# Technical Document Extraction: Bar Chart Analysis
## Chart Overview
- **Type**: Grouped bar chart comparing F1-Scores across GPT model variants and methods.
- **Purpose**: Evaluate performance of different generative models/methods on a classification task.
## Axes
- **X-Axis (Categories)**:
- `Instruct GPT`
- `GPT-3.5`
- `GPT-3.5(10%)`
- `GPT-4`
- **Y-Axis (Metric)**:
- **Title**: `F1-Score`
- **Range**: 40–80 (increments of 10)
- **Units**: Not specified (assumed unitless score)
## Legend
- **Labels & Colors**:
- `Best BSL` → Dark purple (`#4B0082`)
- `ClinGen w/KG` → Red (`#FF0000`)
- `ClinGen w/LLM` → Orange (`#FFA500`)
## Data Points
### Group 1: `Instruct GPT`
- `Best BSL`: ~55
- `ClinGen w/KG`: ~58
- `ClinGen w/LLM`: ~57
### Group 2: `GPT-3.5`
- `Best BSL`: ~67
- `ClinGen w/KG`: ~75
- `ClinGen w/LLM`: ~73
### Group 3: `GPT-3.5(10%)`
- `Best BSL`: ~64
- `ClinGen w/KG`: ~69
- `ClinGen w/LLM`: ~68
### Group 4: `GPT-4`
- `Best BSL`: ~68
- `ClinGen w/KG`: ~74
- `ClinGen w/LLM`: ~73
## Key Trends
1. **Performance Scaling**:
- F1-Scores generally increase with model capability (Instruct GPT → GPT-4).

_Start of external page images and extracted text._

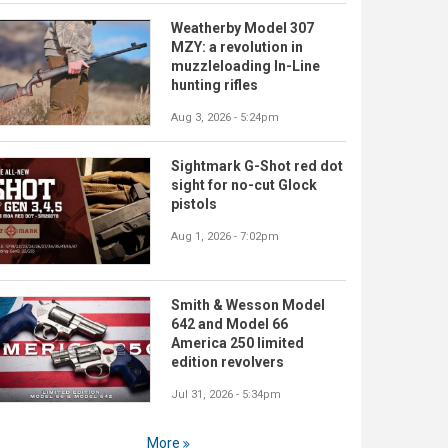
Weatherby Model 307
MZY: a revolution in
muzzleloading In-Line
hunting rifles
Aug 3, 2026 - 5:24pm
Sightmark G-Shot red dot
sight for no-cut Glock
pistols
Aug 1, 2026 - 7:02pm
Smith & Wesson Model
642 and Model 66
America 250 limited
edition revolvers
Jul 31, 2026 - 5:34pm
More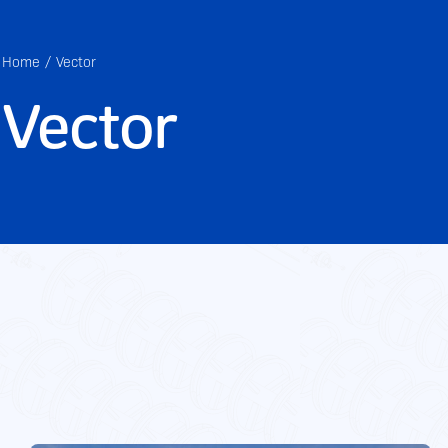
Home
Vector
Vector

- `ClinGen w/KG` consistently outperforms other methods across all models.
2. **Method Comparison**:
- `ClinGen w/KG` > `ClinGen w/LLM` > `Best BSL` (in most cases).
- `Best BSL` shows diminishing returns in larger models (e.g., GPT-4).
3. **10% Subset Impact**:
- `GPT-3.5(10%)` scores are ~3–5 points lower than full `GPT-3.5` for all methods.
## Validation
- Legend colors match bar colors in all groups.
- No overlapping categories or missing labels.
- All axis markers and textual annotations are accounted for.